----- DATASET -----

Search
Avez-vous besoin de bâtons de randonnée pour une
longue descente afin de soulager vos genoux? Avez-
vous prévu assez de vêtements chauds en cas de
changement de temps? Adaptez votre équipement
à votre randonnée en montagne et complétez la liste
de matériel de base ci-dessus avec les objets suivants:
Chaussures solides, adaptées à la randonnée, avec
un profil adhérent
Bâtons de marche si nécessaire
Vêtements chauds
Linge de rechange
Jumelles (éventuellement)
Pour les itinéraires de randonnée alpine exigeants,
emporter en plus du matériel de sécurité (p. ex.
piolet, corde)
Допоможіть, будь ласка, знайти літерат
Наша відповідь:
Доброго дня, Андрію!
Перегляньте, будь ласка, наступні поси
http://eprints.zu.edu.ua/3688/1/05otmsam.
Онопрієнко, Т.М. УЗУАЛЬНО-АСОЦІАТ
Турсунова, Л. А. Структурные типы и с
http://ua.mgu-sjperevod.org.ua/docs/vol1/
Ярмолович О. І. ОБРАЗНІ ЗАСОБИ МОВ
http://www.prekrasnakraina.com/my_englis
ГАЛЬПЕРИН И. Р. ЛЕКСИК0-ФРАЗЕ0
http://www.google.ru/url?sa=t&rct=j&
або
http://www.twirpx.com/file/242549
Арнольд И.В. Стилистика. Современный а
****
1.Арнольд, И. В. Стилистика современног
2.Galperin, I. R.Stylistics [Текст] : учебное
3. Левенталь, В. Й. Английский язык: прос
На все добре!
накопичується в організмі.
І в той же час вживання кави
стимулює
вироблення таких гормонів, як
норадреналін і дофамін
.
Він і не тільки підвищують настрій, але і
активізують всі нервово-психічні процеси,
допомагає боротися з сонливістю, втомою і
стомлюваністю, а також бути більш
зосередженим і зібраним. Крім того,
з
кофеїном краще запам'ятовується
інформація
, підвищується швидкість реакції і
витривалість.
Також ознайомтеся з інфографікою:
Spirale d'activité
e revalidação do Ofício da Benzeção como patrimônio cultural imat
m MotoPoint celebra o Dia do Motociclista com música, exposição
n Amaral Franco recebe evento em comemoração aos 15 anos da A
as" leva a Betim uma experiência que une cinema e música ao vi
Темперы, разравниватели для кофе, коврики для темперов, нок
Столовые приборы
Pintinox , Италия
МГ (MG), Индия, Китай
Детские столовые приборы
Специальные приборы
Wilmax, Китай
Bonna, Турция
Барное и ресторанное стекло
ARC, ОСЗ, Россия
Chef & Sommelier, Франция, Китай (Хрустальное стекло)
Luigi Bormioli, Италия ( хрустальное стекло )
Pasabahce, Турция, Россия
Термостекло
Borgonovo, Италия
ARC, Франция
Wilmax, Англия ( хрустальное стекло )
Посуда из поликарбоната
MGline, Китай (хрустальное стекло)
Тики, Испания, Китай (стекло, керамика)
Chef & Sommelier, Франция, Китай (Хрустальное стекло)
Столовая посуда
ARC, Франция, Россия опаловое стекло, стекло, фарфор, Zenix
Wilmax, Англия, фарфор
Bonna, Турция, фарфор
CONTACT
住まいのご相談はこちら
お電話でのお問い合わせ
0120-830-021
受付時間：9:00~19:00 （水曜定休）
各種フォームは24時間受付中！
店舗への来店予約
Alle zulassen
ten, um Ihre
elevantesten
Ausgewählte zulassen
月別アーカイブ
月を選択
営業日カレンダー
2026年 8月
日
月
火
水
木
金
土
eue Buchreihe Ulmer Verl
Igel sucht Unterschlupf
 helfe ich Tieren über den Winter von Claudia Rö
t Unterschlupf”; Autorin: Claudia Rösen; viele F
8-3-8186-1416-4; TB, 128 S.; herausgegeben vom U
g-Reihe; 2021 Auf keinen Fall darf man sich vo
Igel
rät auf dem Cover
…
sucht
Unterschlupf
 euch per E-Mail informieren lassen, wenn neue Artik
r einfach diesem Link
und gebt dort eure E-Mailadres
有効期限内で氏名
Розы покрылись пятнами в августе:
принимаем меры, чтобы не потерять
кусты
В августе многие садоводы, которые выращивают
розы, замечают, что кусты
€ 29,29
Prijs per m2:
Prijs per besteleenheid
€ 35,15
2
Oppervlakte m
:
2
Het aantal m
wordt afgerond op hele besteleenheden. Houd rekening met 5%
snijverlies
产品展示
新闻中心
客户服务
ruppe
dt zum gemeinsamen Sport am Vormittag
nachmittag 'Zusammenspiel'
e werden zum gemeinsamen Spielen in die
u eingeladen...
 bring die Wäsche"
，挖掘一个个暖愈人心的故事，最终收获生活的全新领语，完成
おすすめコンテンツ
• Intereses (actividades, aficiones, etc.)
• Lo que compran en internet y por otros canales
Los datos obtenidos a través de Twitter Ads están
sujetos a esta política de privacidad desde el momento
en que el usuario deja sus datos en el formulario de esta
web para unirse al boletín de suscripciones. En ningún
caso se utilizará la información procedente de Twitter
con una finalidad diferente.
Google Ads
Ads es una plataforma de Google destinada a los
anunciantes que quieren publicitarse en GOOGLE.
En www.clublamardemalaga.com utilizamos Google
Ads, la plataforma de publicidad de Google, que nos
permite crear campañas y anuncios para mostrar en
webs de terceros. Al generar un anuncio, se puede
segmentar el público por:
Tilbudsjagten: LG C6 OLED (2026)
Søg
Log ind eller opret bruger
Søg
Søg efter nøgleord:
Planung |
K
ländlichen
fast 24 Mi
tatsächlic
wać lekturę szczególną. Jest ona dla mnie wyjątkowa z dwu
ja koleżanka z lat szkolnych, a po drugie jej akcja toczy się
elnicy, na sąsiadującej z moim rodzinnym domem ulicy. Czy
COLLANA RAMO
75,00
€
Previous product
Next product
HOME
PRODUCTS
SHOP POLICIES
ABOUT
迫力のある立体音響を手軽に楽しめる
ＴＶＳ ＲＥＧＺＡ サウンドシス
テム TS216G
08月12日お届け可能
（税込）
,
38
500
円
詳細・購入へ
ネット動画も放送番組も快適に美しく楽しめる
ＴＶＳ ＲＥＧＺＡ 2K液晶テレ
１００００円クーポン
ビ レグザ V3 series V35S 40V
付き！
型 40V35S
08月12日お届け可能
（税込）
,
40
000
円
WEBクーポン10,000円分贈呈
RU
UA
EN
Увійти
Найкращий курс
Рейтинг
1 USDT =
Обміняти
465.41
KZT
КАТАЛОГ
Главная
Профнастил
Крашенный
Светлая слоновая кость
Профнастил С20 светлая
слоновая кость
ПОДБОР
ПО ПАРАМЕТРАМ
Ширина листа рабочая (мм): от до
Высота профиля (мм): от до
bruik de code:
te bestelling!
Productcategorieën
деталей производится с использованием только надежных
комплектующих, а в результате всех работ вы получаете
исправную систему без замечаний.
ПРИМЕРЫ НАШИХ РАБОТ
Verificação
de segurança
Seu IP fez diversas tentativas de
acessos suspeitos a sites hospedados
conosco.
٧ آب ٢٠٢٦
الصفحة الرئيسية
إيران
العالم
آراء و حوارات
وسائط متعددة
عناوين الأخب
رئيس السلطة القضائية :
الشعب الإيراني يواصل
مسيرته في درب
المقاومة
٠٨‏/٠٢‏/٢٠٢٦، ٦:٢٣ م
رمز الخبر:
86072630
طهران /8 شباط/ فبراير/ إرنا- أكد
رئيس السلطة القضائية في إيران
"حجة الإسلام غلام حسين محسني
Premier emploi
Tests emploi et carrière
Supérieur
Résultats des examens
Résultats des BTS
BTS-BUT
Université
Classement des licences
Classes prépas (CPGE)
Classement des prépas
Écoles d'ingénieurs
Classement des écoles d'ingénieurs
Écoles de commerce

-----

When the line containing "Допоможіть, будь ласка, знайти літерат" is reached, include it and stop. Until then, output each line of the entries exactly as given, starting from the first.

Search
Avez-vous besoin de bâtons de randonnée pour une
longue descente afin de soulager vos genoux? Avez-
vous prévu assez de vêtements chauds en cas de
changement de temps? Adaptez votre équipement
à votre randonnée en montagne et complétez la liste
de matériel de base ci-dessus avec les objets suivants:
Chaussures solides, adaptées à la randonnée, avec
un profil adhérent
Bâtons de marche si nécessaire
Vêtements chauds
Linge de rechange
Jumelles (éventuellement)
Pour les itinéraires de randonnée alpine exigeants,
emporter en plus du matériel de sécurité (p. ex.
piolet, corde)
Допоможіть, будь ласка, знайти літерат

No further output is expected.